L’une des principales causes de frustration des investisseurs institutionnels repose d’ailleurs sur la promesse du temps réel, lorsque celle-ci n'est pas tenue par l'entreprise (47%). D’autres sources de mécontentement résident dans l'exigence de transparence sur les responsabilités en jeu dans la validation des rapports financiers (42%), et dans la capacité de l'entreprise à analyser ses données pour réagir rapidement aux aléas du marché (40%).

Interrogés à propos de l’émergence des nouvelles technologies, et notamment l’Intelligence Artificielle appliquée à la finance, les investisseurs institutionnels français (48%) semblent moins convaincus que leurs homologues étrangers (69%). Même si le potentiel à venir de l’IA est reconnu par une majorité d’entre eux (52%), près de la moitié ne la jugent pour le moment pas suffisamment évoluée pour répondre aux enjeux exigeants de la finance (48%).

Si la diversité en vogue dans la société s’impose auprès des investisseurs comme un enjeu notamment en termes social (47%), éducatif (47%), mais aussi de genre (45%) ou ethnique (40%), ceux-ci paraissent dans l’incertitude concernant l’avenir. Neuf sondés sur dix concèdent avoir confiance en l’économie (92%), mais ils sont tout autant (92% également) à craindre une période de récession mondiale au cours des 12 à 18 mois. Sur la même période, les investisseurs institutionnels craignent que les travers des entreprises ne s’améliorent guère : fraudes d’envergure dans les grandes sociétés selon 85% d’entre eux, fausses déclarations selon 88%, et enfin… comptabilité « créative » pour 9 sondés sur 10 (89%) en France, seraient en passe d’augmenter.

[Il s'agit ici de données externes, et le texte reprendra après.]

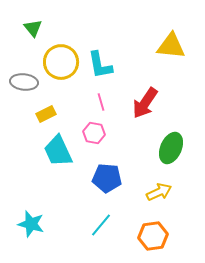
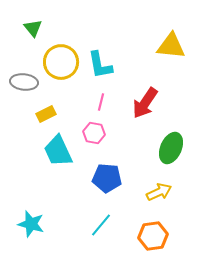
pink line: rotated 30 degrees clockwise
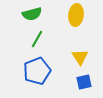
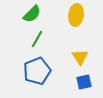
green semicircle: rotated 30 degrees counterclockwise
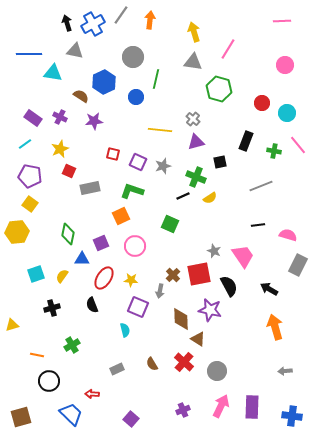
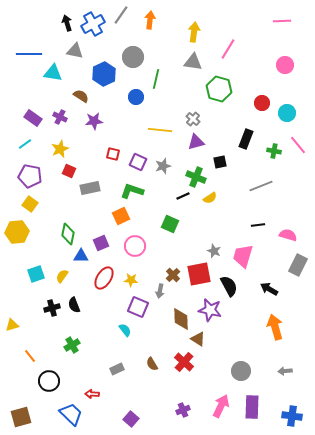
yellow arrow at (194, 32): rotated 24 degrees clockwise
blue hexagon at (104, 82): moved 8 px up
black rectangle at (246, 141): moved 2 px up
pink trapezoid at (243, 256): rotated 130 degrees counterclockwise
blue triangle at (82, 259): moved 1 px left, 3 px up
black semicircle at (92, 305): moved 18 px left
cyan semicircle at (125, 330): rotated 24 degrees counterclockwise
orange line at (37, 355): moved 7 px left, 1 px down; rotated 40 degrees clockwise
gray circle at (217, 371): moved 24 px right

« Le sentiment des investisseurs par rapport à l’avenir en dit long sur le besoin pour les entreprises de s’adapter dans un environnement où la compétitivité est essentielle », conclut Lucie Bordelais, Regional Vice President, BlackLine France. « Plus que jamais, la nécessité d’un suivi temps réel de leurs finances s’impose, pour garantir une confiance sans faille de la part des investisseurs ».

Méthodologie
Enquête menée en ligne par Censuswide entre le 22 juillet et le 8 août 2019 pour le compte de BlackLine, auprès de 101 investisseurs institutionnels français issus d'organisations gérant plus de 100 millions USD d'actifs ou équivalent. Cette enquête fait partie d’une enquête plus large, menée auprès de 763 investisseurs institutionnels — gestionnaires de risques, gestionnaires de portefeuilles, gestionnaires de fonds, analystes ou encore dirigeants — en Europe (France, Royaume-Uni, Allemagne), aux Etats-Unis, en Australie et à Singapour, issus d'entités — banques commerciales, compagnies d'assurance, fonds spéculatifs, sociétés d'investissement immobilier cotées (SIIC) et banques de conseil en investissement — avec des actifs sous gestion pour une valeur minimale de 100 millions USD.